Mais au-delà des annonces et des affiches placardées sur les vitrines, une question demeure : les consommateurs bénéficient-ils réellement de baisses de prix ? Car les soldes ne peuvent avoir de véritable sens que si les réductions annoncées correspondent à des diminutions réelles et vérifiables. Or, sur le terrain, certains consommateurs continuent de dénoncer des pratiques commerciales douteuses : vitrines portant la mention « soldes » ou « -50 % », « -70 % » ou encore « prix cassés », alors que les prix pratiqués ne semblent pas toujours refléter les réductions annoncées. Le phénomène des « faux soldes » constitue ainsi l’un des principaux risques susceptibles de vider cette opération commerciale de sa substance. Certains commerçants peu scrupuleux peuvent être tentés d’afficher des taux de réduction particulièrement attractifs sans que le consommateur puisse facilement vérifier la réalité de l’ancien prix ou l’ampleur effective de la baisse.
Dans ce contexte, le travail des services de contrôle apparaît indispensable. La réussite des soldes ne dépend pas uniquement de l’adhésion des commerçants à l’opération, mais également de la capacité des services compétents à effectuer des contrôles réguliers et efficaces sur le terrain, notamment dans les commerces affichant des promotions importantes. Les contrôleurs doivent notamment veiller au respect des prix annoncés, à la réalité des réductions, à la conformité des produits concernés et à l’affichage clair des conditions de vente. Un contrôle renforcé permettrait non seulement de sanctionner les pratiques frauduleuses, mais également de protéger les commerçants qui proposent de véritables réductions.

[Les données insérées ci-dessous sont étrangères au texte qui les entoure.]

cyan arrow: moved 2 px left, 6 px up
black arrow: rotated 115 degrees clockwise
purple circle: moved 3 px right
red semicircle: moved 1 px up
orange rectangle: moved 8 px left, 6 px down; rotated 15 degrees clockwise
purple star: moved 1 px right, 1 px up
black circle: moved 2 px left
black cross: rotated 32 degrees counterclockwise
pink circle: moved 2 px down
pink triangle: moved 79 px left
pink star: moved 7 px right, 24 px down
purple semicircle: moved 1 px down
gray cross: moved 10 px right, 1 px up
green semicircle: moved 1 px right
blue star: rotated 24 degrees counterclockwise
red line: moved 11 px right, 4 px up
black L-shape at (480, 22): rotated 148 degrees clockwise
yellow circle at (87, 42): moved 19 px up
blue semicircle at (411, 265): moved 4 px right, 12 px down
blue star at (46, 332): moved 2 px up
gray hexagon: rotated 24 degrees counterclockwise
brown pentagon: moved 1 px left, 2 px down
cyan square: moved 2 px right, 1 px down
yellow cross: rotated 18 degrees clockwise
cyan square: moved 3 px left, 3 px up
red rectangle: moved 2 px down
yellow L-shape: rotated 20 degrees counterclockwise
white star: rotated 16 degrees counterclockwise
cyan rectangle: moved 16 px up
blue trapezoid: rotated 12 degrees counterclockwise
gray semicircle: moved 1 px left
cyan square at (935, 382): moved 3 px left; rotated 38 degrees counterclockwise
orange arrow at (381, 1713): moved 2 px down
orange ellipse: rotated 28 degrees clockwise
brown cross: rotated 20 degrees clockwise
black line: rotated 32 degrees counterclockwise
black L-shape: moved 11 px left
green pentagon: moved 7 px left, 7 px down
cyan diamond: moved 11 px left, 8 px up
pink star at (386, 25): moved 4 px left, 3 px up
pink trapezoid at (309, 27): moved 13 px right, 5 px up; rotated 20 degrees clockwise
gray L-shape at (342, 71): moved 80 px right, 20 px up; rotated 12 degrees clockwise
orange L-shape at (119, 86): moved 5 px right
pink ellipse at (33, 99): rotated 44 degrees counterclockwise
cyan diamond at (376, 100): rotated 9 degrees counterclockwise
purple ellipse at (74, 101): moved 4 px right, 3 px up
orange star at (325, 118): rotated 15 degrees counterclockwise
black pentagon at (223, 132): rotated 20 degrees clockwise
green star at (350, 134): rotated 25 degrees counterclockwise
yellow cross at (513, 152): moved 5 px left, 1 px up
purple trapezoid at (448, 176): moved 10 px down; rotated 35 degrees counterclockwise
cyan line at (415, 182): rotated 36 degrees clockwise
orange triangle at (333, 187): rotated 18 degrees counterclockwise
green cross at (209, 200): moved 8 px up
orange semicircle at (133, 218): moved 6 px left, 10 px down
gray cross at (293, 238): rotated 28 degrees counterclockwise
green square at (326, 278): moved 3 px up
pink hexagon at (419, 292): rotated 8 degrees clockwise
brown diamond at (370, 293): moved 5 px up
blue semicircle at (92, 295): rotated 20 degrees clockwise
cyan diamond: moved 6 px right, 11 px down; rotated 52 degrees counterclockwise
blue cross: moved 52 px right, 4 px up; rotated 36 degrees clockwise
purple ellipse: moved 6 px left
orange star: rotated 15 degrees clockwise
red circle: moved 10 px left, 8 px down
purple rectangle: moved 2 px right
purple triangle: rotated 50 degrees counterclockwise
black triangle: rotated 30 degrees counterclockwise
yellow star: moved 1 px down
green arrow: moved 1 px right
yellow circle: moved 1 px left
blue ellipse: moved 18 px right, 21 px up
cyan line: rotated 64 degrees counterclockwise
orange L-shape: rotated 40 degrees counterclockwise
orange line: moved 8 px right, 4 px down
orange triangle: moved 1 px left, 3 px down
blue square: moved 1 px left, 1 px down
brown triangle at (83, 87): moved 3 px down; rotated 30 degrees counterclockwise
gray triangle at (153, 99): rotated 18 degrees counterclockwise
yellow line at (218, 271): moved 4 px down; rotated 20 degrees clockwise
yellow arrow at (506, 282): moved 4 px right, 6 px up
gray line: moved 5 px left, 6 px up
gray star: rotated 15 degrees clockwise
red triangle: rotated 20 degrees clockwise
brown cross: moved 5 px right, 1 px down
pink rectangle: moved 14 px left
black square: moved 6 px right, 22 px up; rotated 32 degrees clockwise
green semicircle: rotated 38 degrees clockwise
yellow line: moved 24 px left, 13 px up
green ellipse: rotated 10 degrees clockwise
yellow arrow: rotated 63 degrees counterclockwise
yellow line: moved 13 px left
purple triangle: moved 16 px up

Pour le consommateur, la vigilance reste également de mise. Une importante remise affichée sur une vitrine ne constitue pas, à elle seule, la garantie d’une bonne affaire. Comparer les prix, vérifier l’ancien prix affiché et demander des informations précises sur les produits concernés sont autant de réflexes permettant d’éviter les mauvaises surprises.
Les soldes d’été doivent avant tout constituer un véritable outil de dynamisation du commerce et de soutien au pouvoir d’achat, et non une simple opération publicitaire.